【小説】モーニング・ノスタルジー
モーニング・ノスタルジー
ふと自分が起きていることに気が付いた。
ベッドの上で上体を起こしたままボーっとしていたらしい。薄っぺらいが保温性のある布団が脚にかかっているのを見つめる。チョコレート色の掛布団で、二つ下の妹と色違いで最近購入したばかりである。太陽の光が当たった柔らかい色で私の下半身を温めようとしている。

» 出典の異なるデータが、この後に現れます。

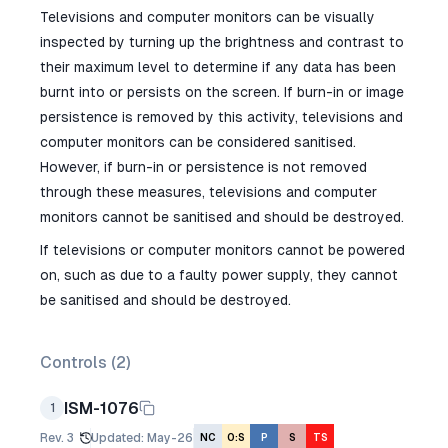
Televisions and computer monitors can be visually
inspected by turning up the brightness and contrast to
their maximum level to determine if any data has been
burnt into or persists on the screen. If burn-in or image
persistence is removed by this activity, televisions and
computer monitors can be considered sanitised.
However, if burn-in or persistence is not removed
through these measures, televisions and computer
monitors cannot be sanitised and should be destroyed.
If televisions or computer monitors cannot be powered
on, such as due to a faulty power supply, they cannot
be sanitised and should be destroyed.
Controls (
2
)
ISM-1076
1
Rev.
3
Updated
:
May-26
NC
O:S
P
S
TS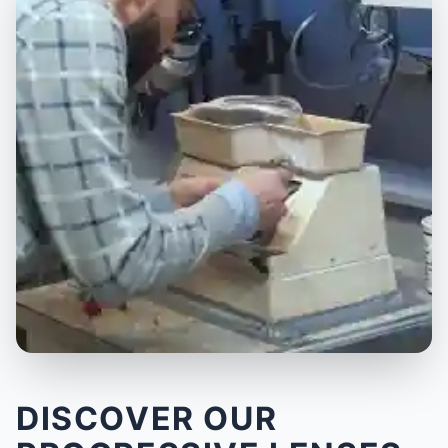
DISCOVER OUR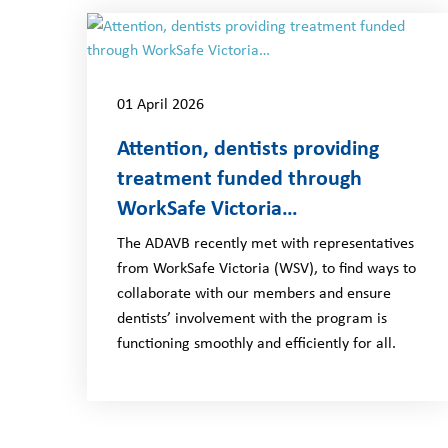
01 April 2026
Attention, dentists providing
treatment funded through
WorkSafe Victoria…
The ADAVB recently met with representatives
from WorkSafe Victoria (WSV), to find ways to
collaborate with our members and ensure
dentists’ involvement with the program is
functioning smoothly and efficiently for all.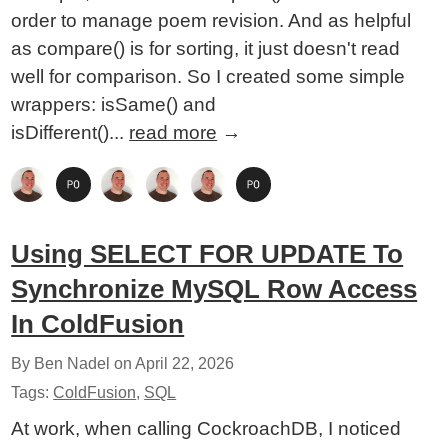
order to manage poem revision. And as helpful
as compare() is for sorting, it just doesn't read
well for comparison. So I created some simple
wrappers: isSame() and
isDifferent()...
read more
→
Using SELECT FOR UPDATE To
Synchronize MySQL Row Access
In ColdFusion
By Ben Nadel on
April 22, 2026
Tags:
ColdFusion
,
SQL
At work, when calling CockroachDB, I noticed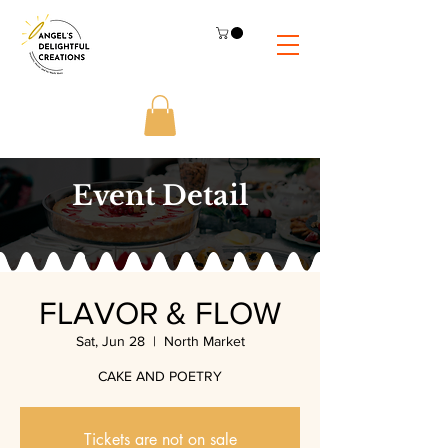
Event Detail
FLAVOR & FLOW
Sat, Jun 28
  |  
North Market
CAKE AND POETRY
Tickets are not on sale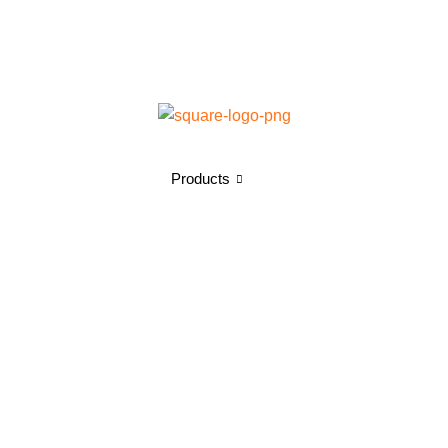
Products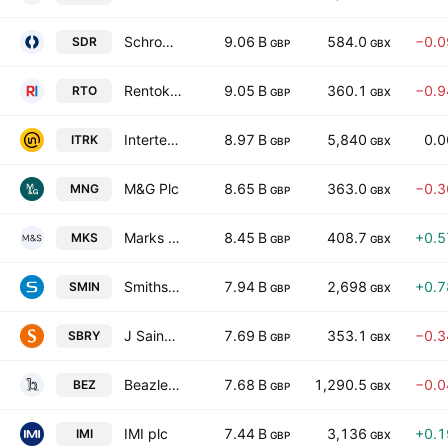
Schroders PLC
9.06 B
584.0
−0.
SDR
GBP
GBX
Rentokil Initial plc
9.05 B
360.1
−0.
RTO
GBP
GBX
Intertek Group plc
8.97 B
5,840
0.
ITRK
GBP
GBX
M&G Plc
8.65 B
363.0
−0.
MNG
GBP
GBX
Marks and Spencer Group plc
8.45 B
408.7
+0.
MKS
GBP
GBX
Smiths Group Plc
7.94 B
2,698
+0.
SMIN
GBP
GBX
J Sainsbury plc
7.69 B
353.1
−0.
SBRY
GBP
GBX
Beazley Plc
7.68 B
1,290.5
−0.
BEZ
GBP
GBX
IMI plc
7.44 B
3,136
+0.
IMI
GBP
GBX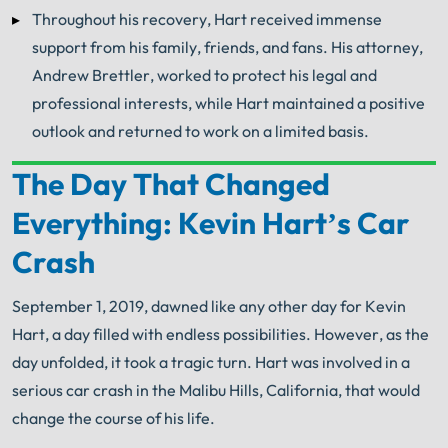
Throughout his recovery, Hart received immense
support from his family, friends, and fans. His attorney,
Andrew Brettler, worked to protect his legal and
professional interests, while Hart maintained a positive
outlook and returned to work on a limited basis.
The Day That Changed
Your Search for Help Ends Here.
Everything: Kevin Hart’s Car
Get FREE Legal Advice Now!
Crash
Book Consult
Call Now
September 1, 2019, dawned like any other day for Kevin
Hart, a day filled with endless possibilities. However, as the
®
The minute you sign with Shuman Legal
– we start
working.
day unfolded, it took a tragic turn. Hart was involved in a
serious car crash in the Malibu Hills, California, that would
change the course of his life.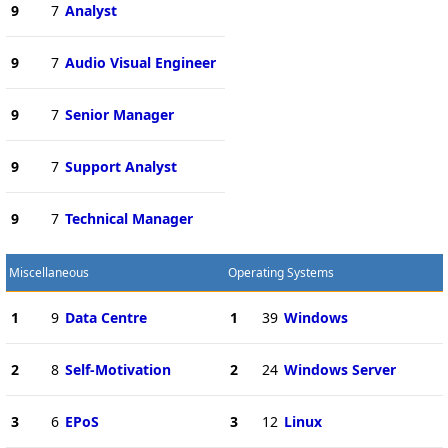
9
7
Analyst
9
7
Audio Visual Engineer
9
7
Senior Manager
9
7
Support Analyst
9
7
Technical Manager
Miscellaneous
Operating Systems
1
9
Data Centre
1
39
Windows
2
8
Self-Motivation
2
24
Windows Server
3
6
EPoS
3
12
Linux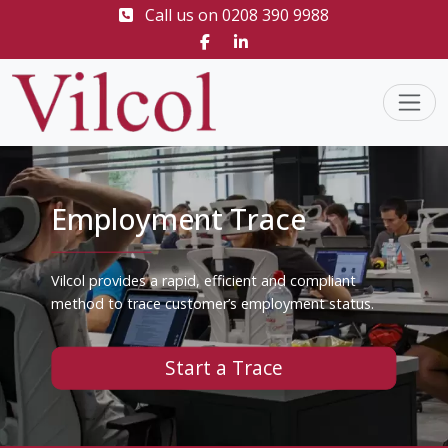
Call us on
0208 390 9988
Employment Trace
Vilcol provides a rapid, efficient and compliant
method to trace customer’s employment status.
Start a Trace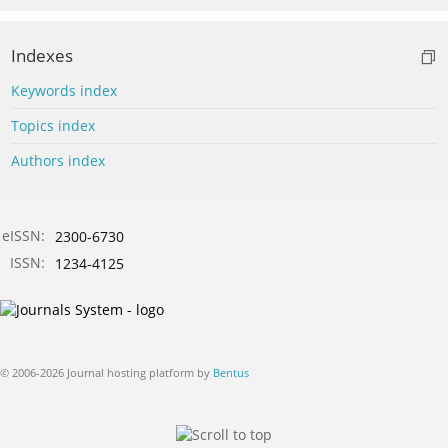
Indexes
Keywords index
Topics index
Authors index
eISSN:
2300-6730
ISSN:
1234-4125
© 2006-2026 Journal hosting platform by
Bentus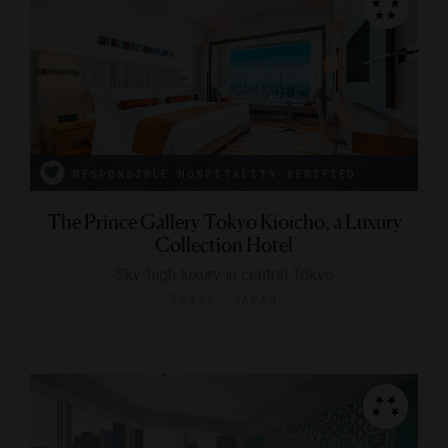
RESPONSIBLE HOSPITALITY VERIFIED
The Prince Gallery Tokyo Kioicho, a Luxury
Collection Hotel
Sky-high luxury in central Tokyo
TOKYO, JAPAN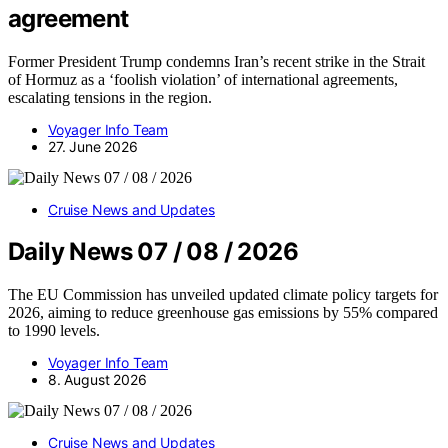
agreement
Former President Trump condemns Iran’s recent strike in the Strait
of Hormuz as a ‘foolish violation’ of international agreements,
escalating tensions in the region.
Voyager Info Team
27. June 2026
Cruise News and Updates
Daily News 07 / 08 / 2026
The EU Commission has unveiled updated climate policy targets for
2026, aiming to reduce greenhouse gas emissions by 55% compared
to 1990 levels.
Voyager Info Team
8. August 2026
Cruise News and Updates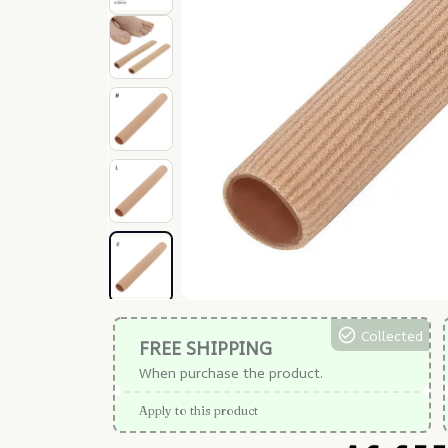
Collected
FREE SHIPPING
When purchase the product.
Apply to this product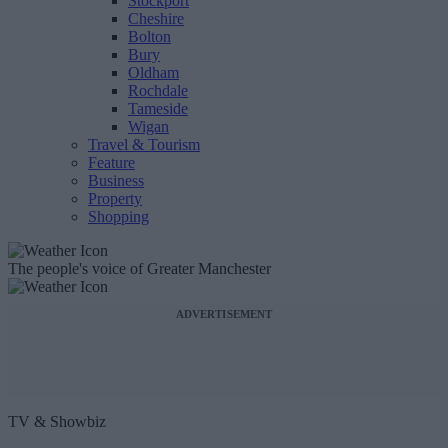
Stockport
Cheshire
Bolton
Bury
Oldham
Rochdale
Tameside
Wigan
Travel & Tourism
Feature
Business
Property
Shopping
The people's voice of Greater Manchester
ADVERTISEMENT
TV & Showbiz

そんなことをふわふわ考えていると、突如ある焦燥が脳に殴り掛かった。
そういえば、今日は模試だ。土曜日を一日奪われる最悪な日程の。アラームが鳴る前に起きた? 私がそんなこと出来るはずない。
そうだ部屋が明るい、振り返る、カーテンの開いた窓から光、朝五時半はこんなに明るくない、だってそうだ、今は冬で、確か十二月でとかその辺で。
もう八時だ。直感的にそれを知った私は慌てて布団から飛び出す。二段ベッドの一階部分から立ち上がり、寝室の扉を開けた。
どうして寝坊なんて、大学受験まであと一ヶ月で、今更こんな初歩的なところで。
ほんのり明るい廊下を二、三歩歩いてリビングの扉を開けると、家族がテーブルに揃って朝ごはんを食べていた。ふんわりとした太陽の光が入ったリビング。母と父が隣合って座り、母の前の席には妹。三人の前にはそれぞれ食事が並んでいて、何か談笑し合っているようだった。
いつも通りの休日。家族全員に余裕がある休日はゆっくり起きて朝食を取るのがお決まりで、私も今日模試なんてものがなかったらここに加わっていたはずだ。
その光景を見てどこか暗い気持ちになりながら、おはよう、と家族に告げる。
やばい、寝坊した。
三人の皿の上には、ホームベーカリーで焼いた食パンのスライス、生ハム、スモークサーモン、数種類のチーズの小さなブロックが乗っかっていて、各々好きなトッピングをしながら食べていた。食パンにピーナッツバターを塗ったり、生ハムでチーズを巻いたり。今三人は、数十年前リリースされた曲が最近また流行っているという話をしているらしかった。
とにかく今からどうすれば模試の開始時間に間に合うかを考える。八時半からの模試に到着しなければ。
今日はタクシーで行くから。
スモークサーモンにケーパースをのせている母と、食パンにいちごジャムを塗っている父に声をかける。もう制服は着ているし、歯磨きを済ませてすぐ駅前へ向かえば、難なくタクシーは拾えるはずだ。
返事も聞かずUターンで洗面台へ向かおうとしたが、背後から母が私の名前を呼ぶ声がした。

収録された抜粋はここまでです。